Then and then only he spoke to Robur for the first time. "The desert. Recall you, Rob, the morn of the first motur in Himyra, when we drove into it from Himyra's walls, and Lakkon's gnuppas bolted, and I touched the hand of Naia of Aphur first?"

"Aye." Robur turned. Himyra was receding as the blimp followed her new course. "By—Zitu—we are aiming for it again."

Croft nodded. "It is in my mind to try first the liquid fire upon its scanty vegetation, where it can do small harm."

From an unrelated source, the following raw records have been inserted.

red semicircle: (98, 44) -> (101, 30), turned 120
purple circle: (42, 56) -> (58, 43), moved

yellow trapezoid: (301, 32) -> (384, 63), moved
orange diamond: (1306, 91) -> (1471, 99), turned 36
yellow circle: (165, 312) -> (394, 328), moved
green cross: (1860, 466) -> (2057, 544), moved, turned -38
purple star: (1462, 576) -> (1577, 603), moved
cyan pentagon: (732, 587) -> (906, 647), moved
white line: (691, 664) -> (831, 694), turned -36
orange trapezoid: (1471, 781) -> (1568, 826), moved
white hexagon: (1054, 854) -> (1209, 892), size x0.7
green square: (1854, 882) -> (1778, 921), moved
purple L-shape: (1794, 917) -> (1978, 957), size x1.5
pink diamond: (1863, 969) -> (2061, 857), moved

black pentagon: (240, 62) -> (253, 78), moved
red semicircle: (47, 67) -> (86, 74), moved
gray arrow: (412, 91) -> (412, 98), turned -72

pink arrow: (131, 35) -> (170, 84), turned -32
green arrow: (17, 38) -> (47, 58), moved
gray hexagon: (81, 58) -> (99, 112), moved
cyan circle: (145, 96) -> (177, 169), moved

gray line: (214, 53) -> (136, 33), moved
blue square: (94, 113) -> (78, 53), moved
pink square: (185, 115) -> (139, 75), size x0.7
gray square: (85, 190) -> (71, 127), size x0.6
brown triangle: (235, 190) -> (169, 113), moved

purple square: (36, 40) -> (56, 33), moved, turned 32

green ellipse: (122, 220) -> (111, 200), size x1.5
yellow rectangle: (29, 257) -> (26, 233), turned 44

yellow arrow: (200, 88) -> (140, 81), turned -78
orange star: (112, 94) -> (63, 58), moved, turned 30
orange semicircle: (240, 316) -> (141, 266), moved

And after that he waited until they flew above a comparatively level tract of country, covered by a low-growing shrub, that throve on scanty moisture, before he stationed himself at the spraying device and opened the valve of the flask.

Far below, the scrub blossomed suddenly into tiny points of color like swiftly opening flowers—that grew, expanded, ran together in patches and lines of quivering light, until the whole mass of vegetation vanished, blotted out beneath a leaping sea of flame. A moment before it had lain there unchanged, as it and the desert had lain practically unchanged for years, and now it was a seething, smoking, blazing thing, sinking down in a red destruction unloosed upon it from the skies.

Croft closed the tank. "Back to Himyra," he cried and turned a set face to Robur, to find his features pale and rigid, his eyes narrowed as though the vegetation beneath him, writhing in a swift dissolution, were to his imagination the bodies of men and women caught beneath a rain of death inside a city's walls.

"It is finished, Rob," he said, speaking in a voice that quivered tensely. "As soon as the fliers are trained we go north."

Croft nodded. The strange intoxication of success was upon him.

"Ere night," he said, "we test the others." And then sinking his voice for no ears save Robur's. "And tonight I shall look into Naia of Aphur's eyes and tell her we are well-nigh prepared."